Extracted page text data
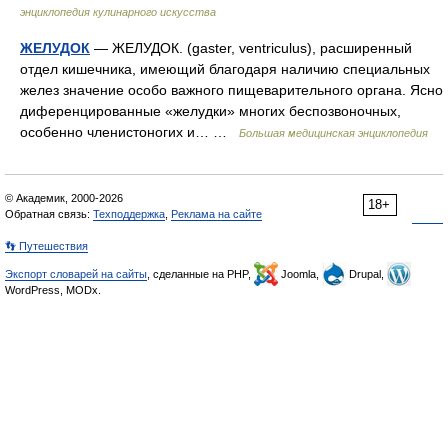
энциклопедия кулинарного искусства
ЖЕЛУДОК
— ЖЕЛУДОК. (gaster, ventriculus), расширенный
отдел кишечника, имеющий благодаря наличию специальных
желез значение особо важного пищеварительного органа. Ясно
диференцированные «желудки» многих беспозвоночных,
особенно членистоногих и… …
Большая медицинская энциклопедия
© Академик, 2000-2026
18+
Обратная связь:
Техподдержка
,
Реклама на сайте
👣 Путешествия
Экспорт словарей на сайты
, сделанные на PHP,
Joomla,
Drupal,
WordPress, MODx.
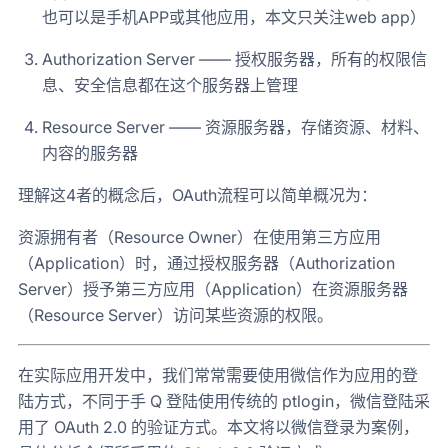
也可以是手机APP或其他应用，本文只关注web app）
Authorization Server —— 授权服务器，所有的权限信
息、安全信息都在这个服务器上管理
Resource Server —— 资源服务器，存储资源、材料、
内容的服务器
理解这4者的概念后，OAuth流程可以简单概况为：
资源拥有者（Resource Owner）在使用第三方应用
（Application）时，通过授权服务器（Authorization
Server）授予第三方应用（Application）在资源服务器
（Resource Server）访问某些资源的权限。
在实际应用开发中，我们常常需要使用微信作为应用的登
陆方式，不同于手 Q 登陆使用传统的 ptlogin，微信登陆采
用了 OAuth 2.0 的验证方式。本文将以微信登录为案例，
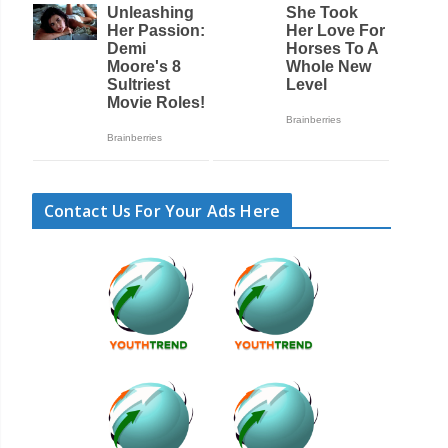
Contact Us For Your Ads Here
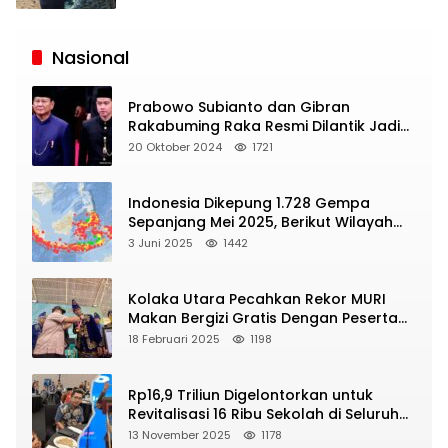
Siaran
Publik
Nasional
Prabowo Subianto dan Gibran
Rakabuming Raka Resmi Dilantik Jadi
Presiden dan Wapres RI
20 Oktober 2024
1721
Indonesia Dikepung 1.728 Gempa
Sepanjang Mei 2025, Berikut Wilayah
Yang Intens Diguncang!
3 Juni 2025
1442
Kolaka Utara Pecahkan Rekor MURI
Makan Bergizi Gratis Dengan Peserta
Terbanyak
18 Februari 2025
1198
Rp16,9 Triliun Digelontorkan untuk
Revitalisasi 16 Ribu Sekolah di Seluruh
Indonesia
13 November 2025
1178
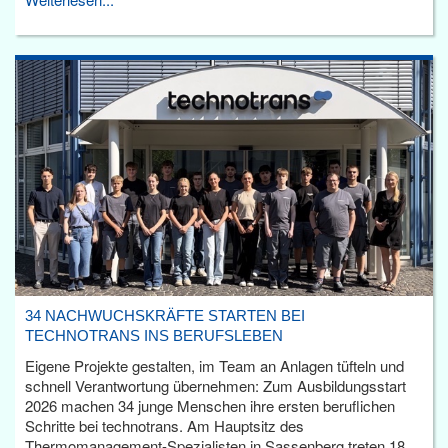
34 NACHWUCHSKRÄFTE STARTEN BEI
TECHNOTRANS INS BERUFSLEBEN
Eigene Projekte gestalten, im Team an Anlagen tüfteln und
schnell Verantwortung übernehmen: Zum Ausbildungsstart
2026 machen 34 junge Menschen ihre ersten beruflichen
Schritte bei technotrans. Am Hauptsitz des
Thermomanagement-Spezialisten in Sassenberg treten 18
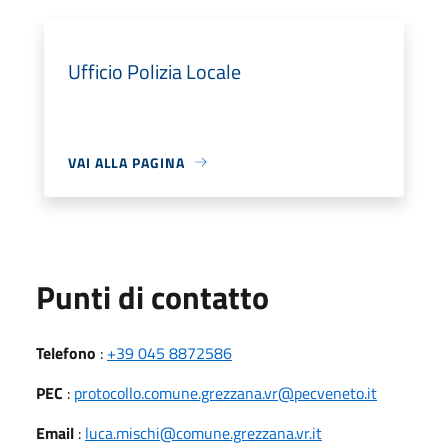
Ufficio Polizia Locale
VAI ALLA PAGINA
Punti di contatto
Telefono
:
+39 045 8872586
PEC
:
protocollo.comune.grezzana.vr@pecveneto.it
Email
:
luca.mischi@comune.grezzana.vr.it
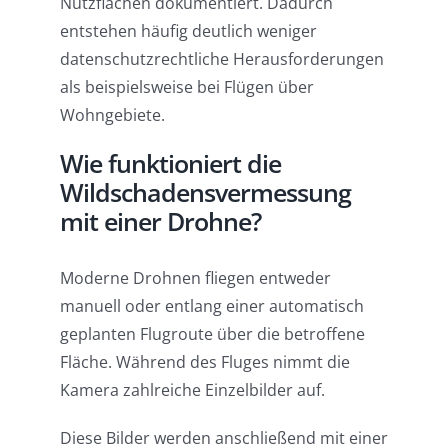
Nutzflächen dokumentiert. Dadurch
entstehen häufig deutlich weniger
datenschutzrechtliche Herausforderungen
als beispielsweise bei Flügen über
Wohngebiete.
Wie funktioniert die
Wildschadensvermessung
mit einer Drohne?
Moderne Drohnen fliegen entweder
manuell oder entlang einer automatisch
geplanten Flugroute über die betroffene
Fläche. Während des Fluges nimmt die
Kamera zahlreiche Einzelbilder auf.
Diese Bilder werden anschließend mit einer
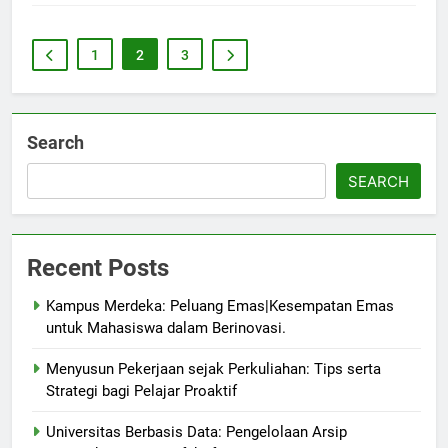
1
2
3
Search
SEARCH
Recent Posts
Kampus Merdeka: Peluang Emas|Kesempatan Emas
untuk Mahasiswa dalam Berinovasi.
Menyusun Pekerjaan sejak Perkuliahan: Tips serta
Strategi bagi Pelajar Proaktif
Universitas Berbasis Data: Pengelolaan Arsip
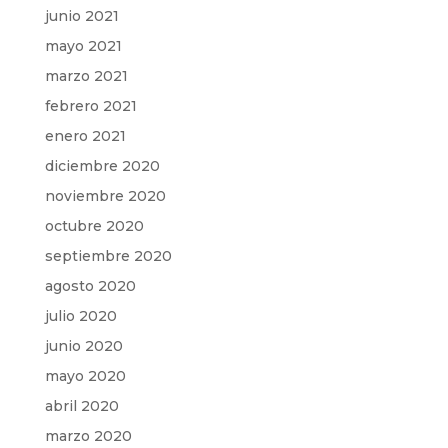
junio 2021
mayo 2021
marzo 2021
febrero 2021
enero 2021
diciembre 2020
noviembre 2020
octubre 2020
septiembre 2020
agosto 2020
julio 2020
junio 2020
mayo 2020
abril 2020
marzo 2020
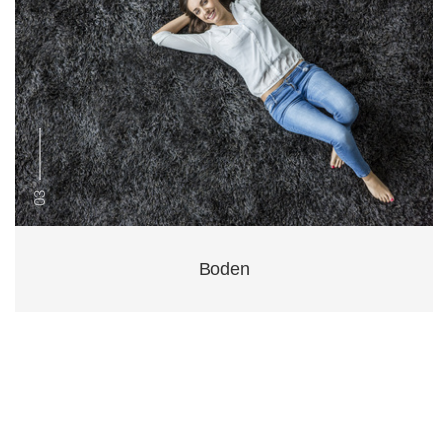
03
Boden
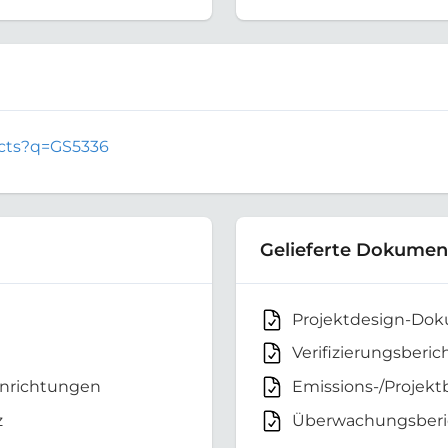
jects?q=GS5336
Gelieferte Dokumen
Projektdesign-Do
Verifizierungsberic
inrichtungen
Emissions-/Projekt
z
Überwachungsberi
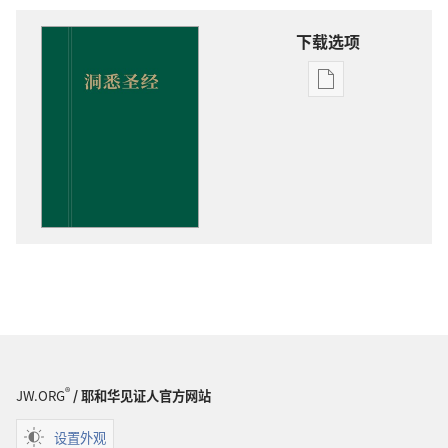
下载选项
电
子
出
版
物
下
载
选
项
洞
悉
圣
经
®
JW.ORG
/ 耶和华见证人官方网站
设置外观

**ACTION ITEM:** Return each line from the data where the string "einer" can be found.

**TASK OUTPUT:**
mit einer Drohne?
manuell oder entlang einer automatisch
Diese Bilder werden anschließend mit einer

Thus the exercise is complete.